The woman, who was 84 at the time of trial, was persuaded to sign a transfer of her home after she had moved into an assisted living facility. The sale agreement said that the woman would receive $485,000 but the terms of the sale provided that no payments would be made for 24 months and then, over between 20 and 40 years, she would be paid from profits of a proposed winery.
Two of the people involved in the purchase took the woman to a notary, rather than a lawyer, to have the home transferred.
Unlike lawyers, notaries don’t provide legal advice.
This notary made no inquiries about the transaction, made no inquiries about the relationship between the woman and the men who brought her to the notary’s office, made no inquiries about the woman’s capacity, did not recommend legal advice, and made no notes.
The notary charged $50 and executed the document transferring the woman’s home to the would-be wine company.
At trial, the judge found that the notary had breached even the duty of care the notary owed the elderly woman and ordered that the notary pay the woman for the home.
The BC Court of Appeal agreed that the notary had breached his duty of care but found there was insufficient evidence for the trial judge to have concluded the woman would not have signed the paperwork to transfer her home even if she had been told that she should obtain independent legal advice before signing the transfer papers.
The case is a cautionary tale about the risk of harm to vulnerable people when significant transactions occur without proper legal advice.
It’s not likely a coincidence that the men involved in the unconscionable purchase of the home took the woman to a notary to execute the transfer, rather than a lawyer who would be expected to make further inquiries and offer the woman legal advice about what she was being asked to sign.
Legally Speaking with Michael Mulligan is live on CFAX 1070 every Thursday at 10:30 am.
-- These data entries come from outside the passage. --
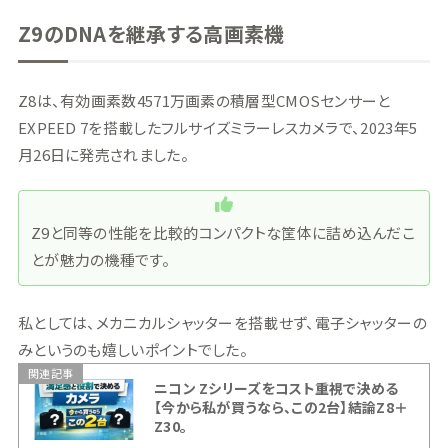
Z9のDNAを継承する高画素機
Z8は、有効画素数4571万画素の積層型CMOSセンサーと
EXPEED 7を搭載したフルサイズミラーレスカメラで、2023年5
月26日に発売されました。
Z9と同等の性能を比較的コンパクトな筐体に詰め込んだこ
とが魅力の機種です。
私としては、メカニカルシャッターを搭載せず、電子シャッターの
みというのも嬉しいポイントでした。
関連記事
ニコン Zシリーズをコスト重視で決める
【今から私が買うなら、この2台】結論Z8＋
Z30。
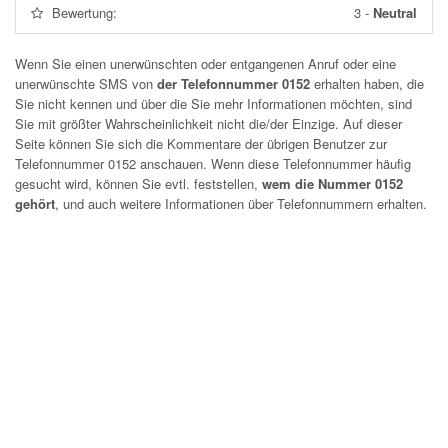
Bewertung:
3
-
Neutral
Wenn Sie einen unerwünschten oder entgangenen Anruf oder eine
unerwünschte SMS von
der Telefonnummer 0152
erhalten haben, die
Sie nicht kennen und über die Sie mehr Informationen möchten, sind
Sie mit größter Wahrscheinlichkeit nicht die/der Einzige. Auf dieser
Seite können Sie sich die Kommentare der übrigen Benutzer zur
Telefonnummer
0152
anschauen. Wenn diese Telefonnummer häufig
gesucht wird, können Sie evtl. feststellen,
wem die Nummer 0152
gehört
, und auch weitere Informationen über Telefonnummern erhalten.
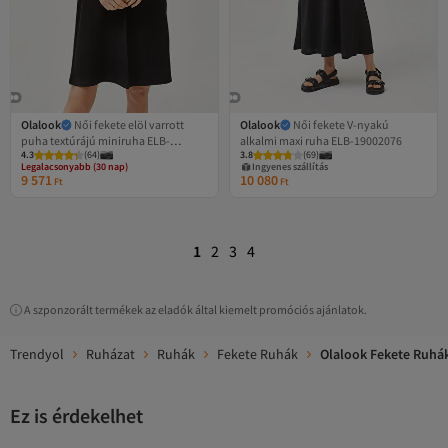
Olalook
Női fekete elöl varrott
Olalook
Női fekete V-nyakú
puha textúrájú miniruha ELB-
alkalmi maxi ruha ELB-19002076
4.3
(
64
)
3.8
(
69
)
19002087
Legalacsonyabb (30 nap)
Ingyenes szállítás
Ingyenes szállítás
9 571
10 080
Ft
Ft
Legalacsonyabb (30 nap)
1
2
3
4
A szponzorált termékek az eladók által kiemelt promóciós ajánlatok.
Trendyol
Ruházat
Ruhák
Fekete Ruhák
Olalook Fekete Ruhá
Ez is érdekelhet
It’s also available on Apple Podcasts, or wherever you get your podcasts.
An automated transcript of the show:
Legally Speaking Feb 9 2023
Adam Stirling [00:00:00] Time for our regular segment, Legally Speaking with Michael Mulligan, Barrister and Solicitor with Mulligan Defence Lawyers. Morning, Michael. How are you doing?
Michael T. Mulligan [00:00:08] Good Morning, I’m doing great, always good to be here.
Adam Stirling [00:00:09] Lots of interesting stories on the agenda today, and I may have even seen a tree preservation by law among them.
Michael T. Mulligan [00:00:17] Yes, indeed. We can actually start with that one if you like. It’s a topical issue. So, this particular decision was just released this month from the B.C. Supreme Court in Victoria. And it’s a case that involved a dispute that a farm owner had with the District of Central Saanich. And the dispute involved what authority the District of Central Saanich had to impose their tree protection bylaw and how far that went. And in this case, the particular dispute was that the plaintiff who owned the farm and they were wanting to clear the farm in order to increase the amount of farming one could do. And as the judge pointed out, one cannot farm in a forest and the property in question part of it was in the agricultural land reserve and part was not. It was common ground that the municipality did not have authority to prevent trees from being removed in the agricultural land reserve to allow farming. But the District of Central Saanich took the position that their tree protection by law permitted them to prevent trees are being removed in the part of the farm outside of the agricultural land reserve. And when the farm owner went to remove the trees, the municipality sent what was described as a sort of cease-and-desist letter ordering them to stop. And the bylaw in question pointed out various fines that could be imposed and obligations to put up new trees and so forth. And so this case involves, first of all, a discussion about what authorities do Municipalities actually have to restrict trees from being removed. And it is far from unlimited and probably makes sense because if you think about it for even a few minutes, you might realize that if a municipality were to say no trees can be removed, period.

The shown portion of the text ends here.